Doctors Without Borders, the international medical assistance organization working to assist many Afghan-run hospitals, almost doubled the number of beds present in the pediatric wing of Bost Hospital, located in the capital of Helmand Province. But when 40 children to 50 children are treated daily and almost 200 children are admitted each month for acute malnutrition, even twice the number of beds is not enough. Because the children are so small, the lack of space has not deterred many from seeking care. They are, consequently, treated two or three to a bed.

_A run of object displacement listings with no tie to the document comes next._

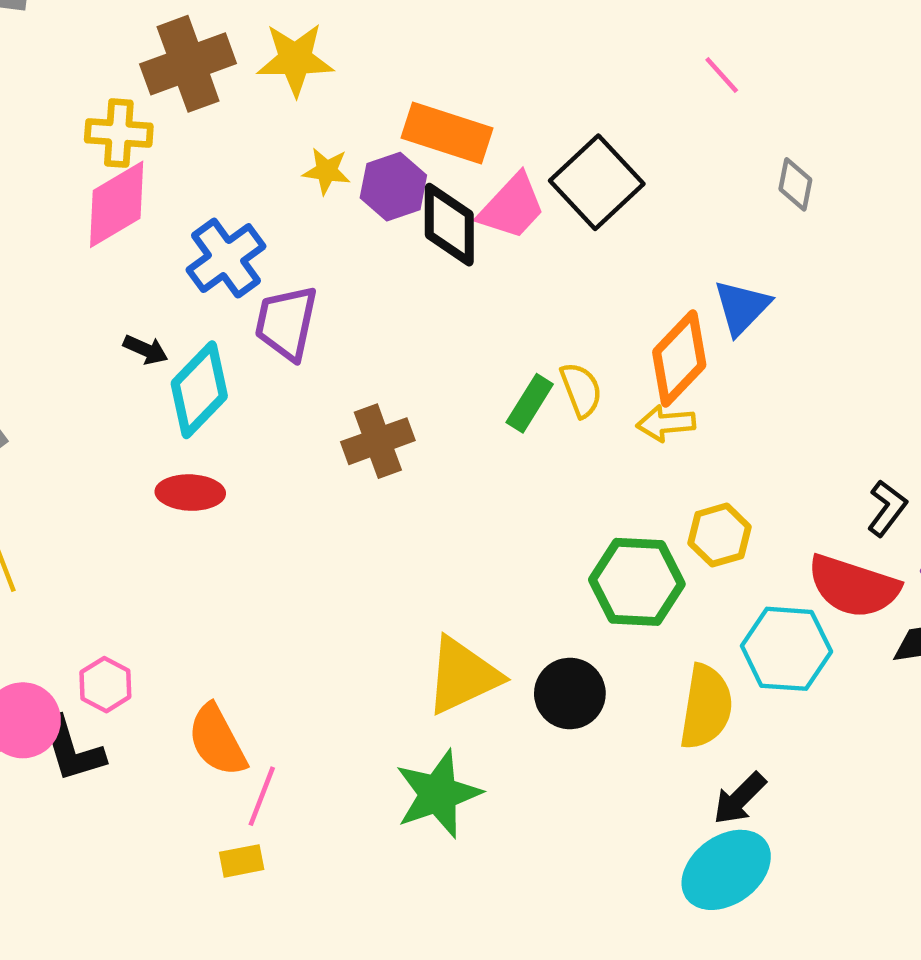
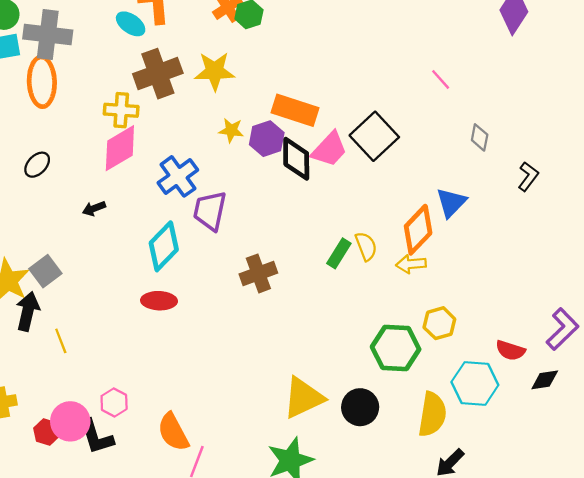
black arrow: (146, 350) -> (94, 208), moved, turned 135
black L-shape: (887, 508) -> (528, 176), moved
red semicircle: (853, 586) -> (510, 350), size x0.6

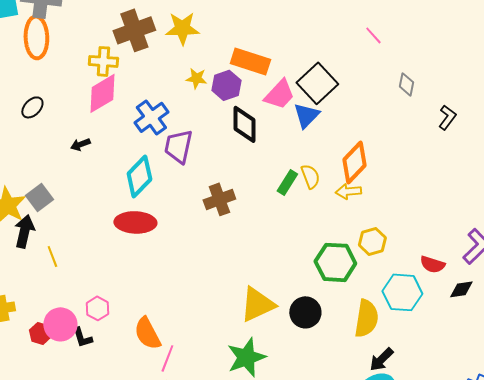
black diamond: (296, 159) -> (244, 124), moved
blue triangle: (451, 203) -> (306, 115), moved
red ellipse: (159, 301) -> (135, 222), size x1.4
black L-shape: (96, 437) -> (82, 337), size x0.7

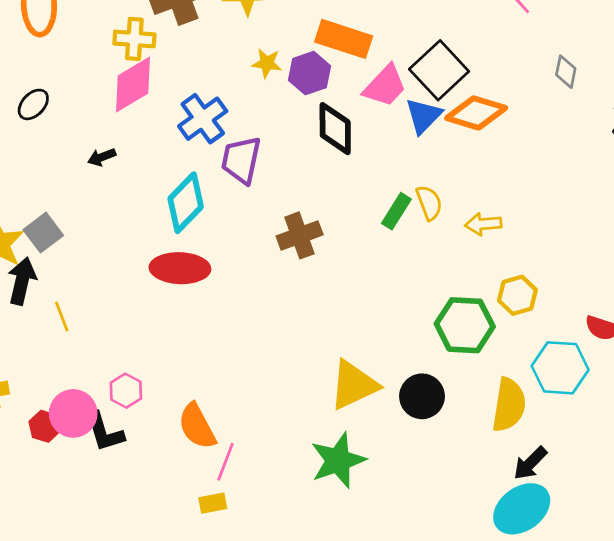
orange diamond: (354, 162) -> (476, 113), moved, turned 63
black L-shape: (82, 337) -> (104, 432), size x1.4

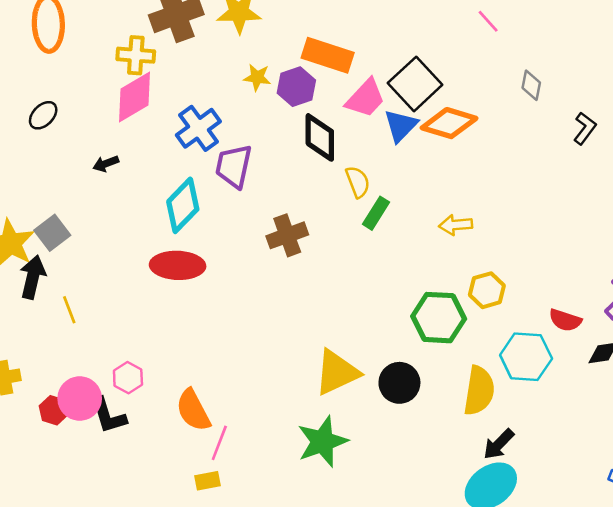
yellow semicircle: (429, 203) -> (358, 182), moved

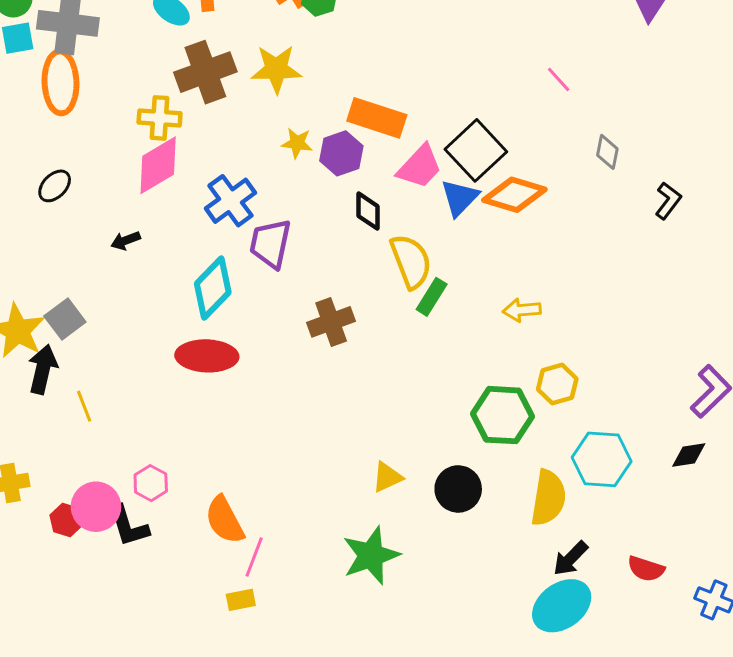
black diamond: (320, 137) -> (368, 211), size x0.7
yellow semicircle: (358, 182) -> (411, 261), size x1.5
red semicircle: (565, 320) -> (646, 569), moved
yellow triangle: (337, 372) -> (387, 477), size x0.6

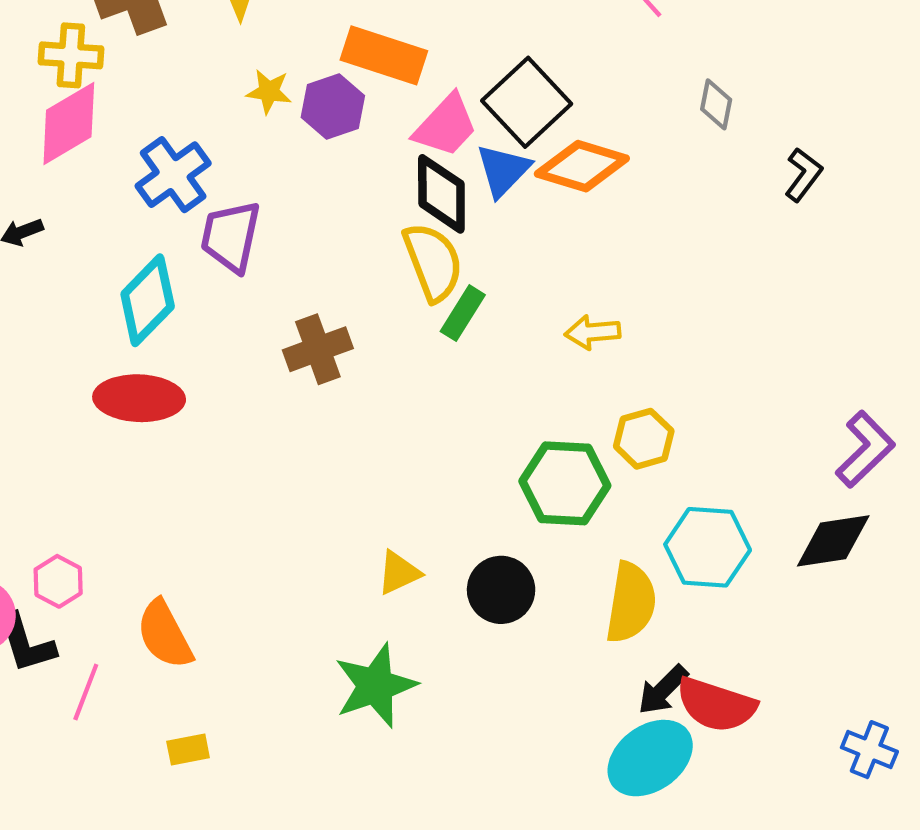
black diamond: (368, 211) -> (441, 194), moved, size x1.4
black diamond: (689, 455) -> (833, 541), size x1.5
pink line: (254, 557) -> (86, 692), moved
red semicircle: (646, 569) -> (716, 705), moved, size x1.5

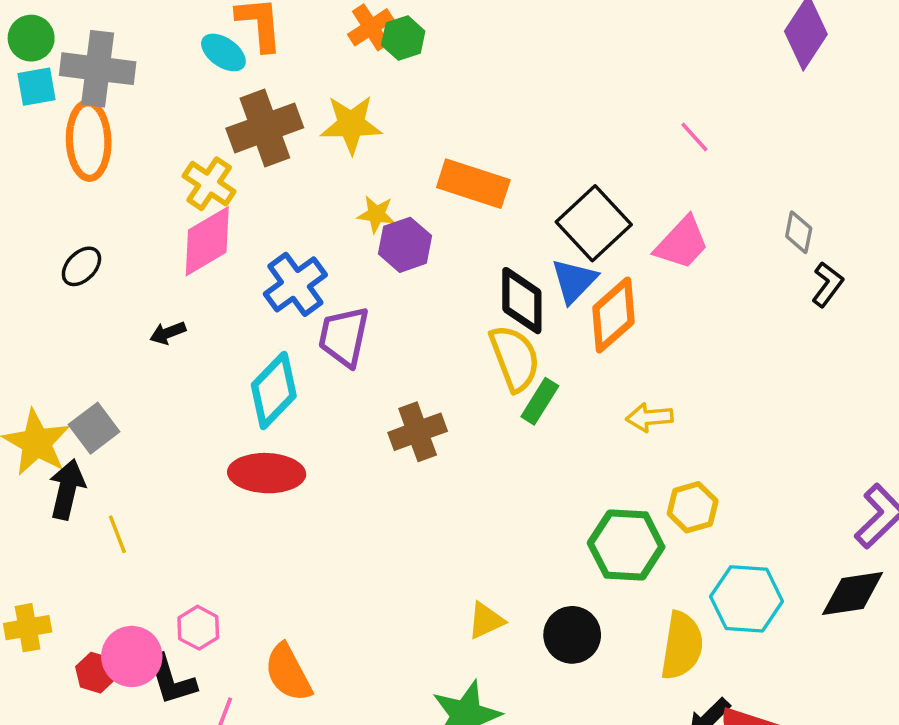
yellow cross: (71, 55) -> (209, 184), turned 30
gray diamond: (716, 104) -> (799, 232), moved
purple hexagon: (333, 106) -> (405, 245), moved
pink trapezoid: (446, 126) -> (682, 243), moved
orange diamond: (582, 166) -> (614, 315), moved, turned -58

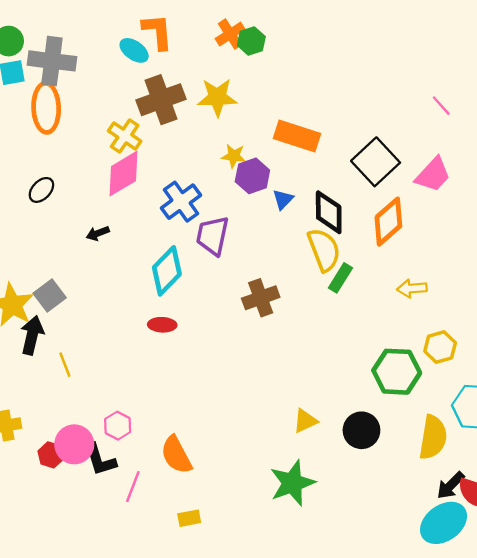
blue triangle: (574, 281) -> (283, 199), moved, size x0.7
red ellipse: (267, 473) -> (162, 325), size x0.6

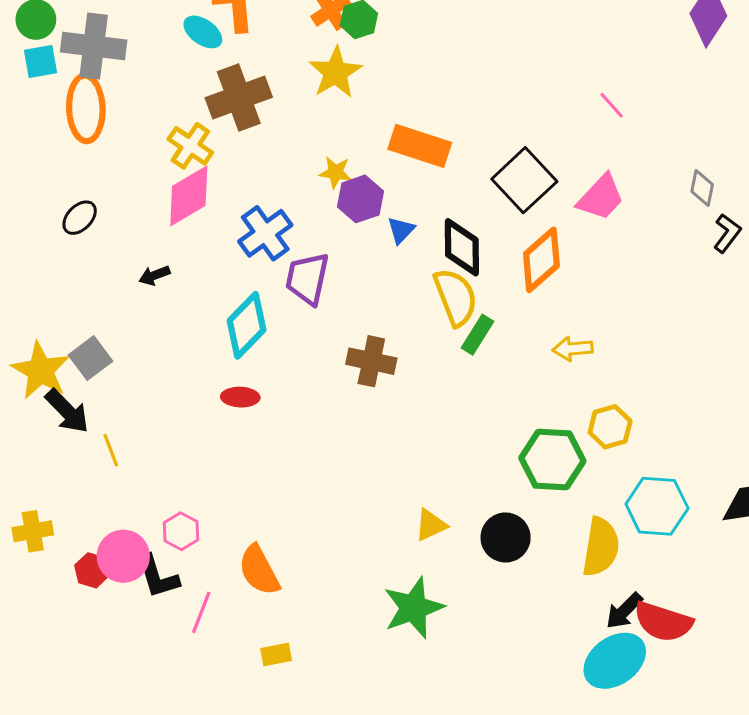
yellow star: (217, 97) -> (335, 73), moved, turned -30
brown cross: (261, 298) -> (371, 361), turned 32
black arrow: (32, 335) -> (67, 411), turned 123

Malnutrition, it seems, is increasing consistently among youth yet not among adults. One reason for this, posed by Dr. Nasreen Khan of Afghanistan’s Health Ministry, is that Afghan mothers are increasingly turning away from breast-feeding. And when so much of the milk the women use is powdered, a lack of access to clean water is absolutely detrimental to infants. Likewise, it is difficult for women who have many children to provide their children with enough sustenance, be it by breast or by bottle. This predicament is perpetuated by ongoing war.
The majority of severely increasing malnutrition cases has been reported mostly in provinces that have witnessed a large amount of the wreckage from war, such as Helmand, Kandahar, Kunar, Farah, Paktia and Paktika. Violence continues to plague Afghans and, as foreign troops begin to withdraw from the country, Afghanistan endures as one of the world’s poorest countries. Such extensive poverty, present in this manner, stunts the development both of Afghan children and the country as a whole.
Afghan youth face lifelong disadvantages as a result of the acute malnutrition they experience. According to a study conducted by the World Bank, children who live in communities that use toilets are on average two centimeters taller than those who live in communities without toilets. Yet aside from smaller size as a result of lower standards of sanitation, inadequate nutrition presents even more disruptive effects.
A lack of iron, for example, reduces brain development, essentially lowering concentration and memory abilities. Insufficient iodine and Vitamin A produces similar such crippling impairments that directly contribute to higher death rates among children under the age of five.
So after billions of dollars and a multitude of lives lost, poverty still plagues the future of Afghanistan. It is imperative, then, to focus on methods to solve this catastrophic conundrum. Acute malnutrition, studies have discovered, can often be resolved with relative speed simply with a constant supply of Plumpy’Nut, a peanut-based paste that provides essential vitamins and nutrients to bring children back to a healthy state.
The benefits of supplying supplements such as this can bring returns up to 100 times more than the initial cost. Now that is something worth mulling over.